Other Network Approaches

While this entry has focused on social network analysis, there are many other approaches to using network science within archaeology. For example, trophic network analysis, or food webs, are showing a promising way to highlight human/environment interaction in the past, and have already helped to shed light on the versatility and vulnerability of humans (Crabtree et al. 2017b). These studies have compiled large ecosystems of data and may provide a way to compare human/environment interaction worldwide, by analyzing the network structure as a whole as well as the properties of individual nodes (species or groups of taxa). Another network-like study is the study of least costs paths, which measure potential pathways across landscapes. Researchers have used these least cost paths to explore migration events in the past by looking at these migratory paths as edges, and intersections of these edges as nodes. Network analysis of cost-based travel corridors can be used to suggest which sites were important and why (Hofman et al. 2018).

Future Directions

We see several key points of direction for network analysis in archaeology. First, with the open data movement and digitally accessible data on repositories like tDAR, more datasets will be analyzed with social network approaches. Second, the development of methods to examine what natural variance of a network is will become more common place, allowing archaeologists to understand variability (as a proxy for statistical significance) in their own networks. Finally, more archaeologists will adopt these methods into their own research, incorporating network methods into the digital archaeologist’s toolkit in a similar manner that geographic information systems approaches were incorporated in the 1990s and 2000s.

One major roadblock in doing network analysis is the availability of data. Yet with increasing calls for data accessibility, including as a requirement for many granting agencies (e.g., NSF), these hurdles are being passed. With the availability of these types of data, more large-scale comparative projects can be completed. This will enable the growth of social network approaches to understand, for example, the connectedness of past populations across large geographic areas. We see the increasing availability of data as a positive development for networked approaches which will only enhance our understanding of the past.

However, even as more data becomes available, a challenge remains in the fragmentary archaeological record.
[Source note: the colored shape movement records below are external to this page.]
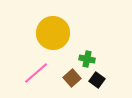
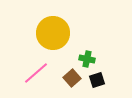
black square: rotated 35 degrees clockwise
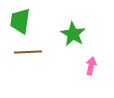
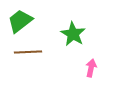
green trapezoid: rotated 44 degrees clockwise
pink arrow: moved 2 px down
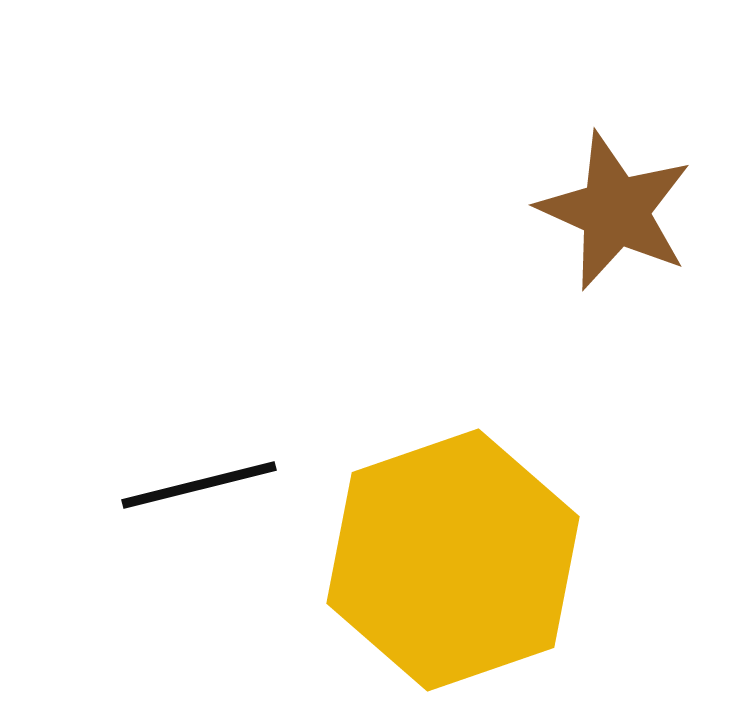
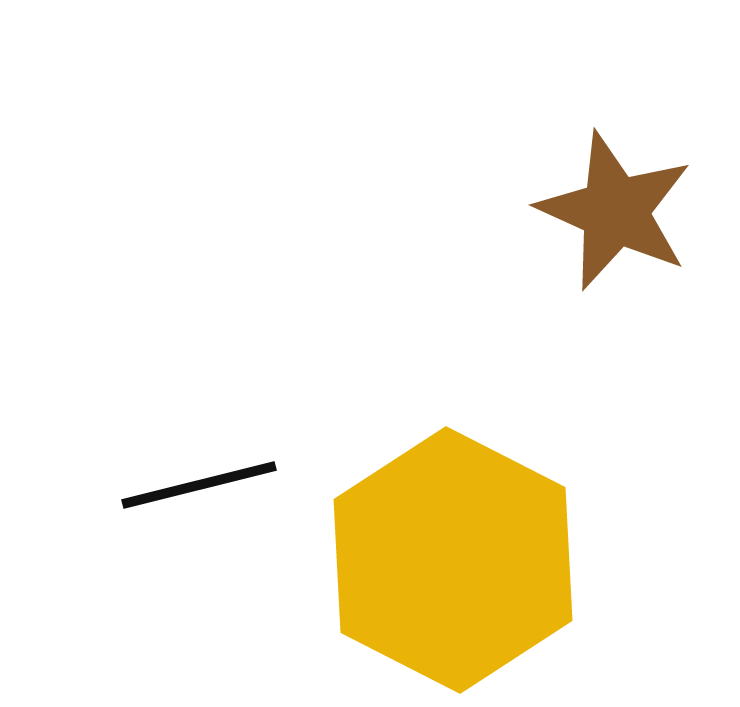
yellow hexagon: rotated 14 degrees counterclockwise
We are left wondering if the data we have sampled corresponds to a real network, or if the amount of data we have gathered only forms a part of the actual network. Since networks are noisy and can be created with missing data, understanding variability to allow for a proxy for p-values will be instrumental in assessing how “real” our archaeological networks are. One approach, the exponential random graph model (or ERGM) may be useful for examining variability around observed archaeological networks.

Yet even descriptive statistics of networks (without examining variability around nodes) are impactful for understanding the past, and as archaeologists incorporate more and more digital tools into their research agendas, and as network analysis packages become more user friendly and ubiquitous, these tools are likely to become often-incorporated into archaeological analysis.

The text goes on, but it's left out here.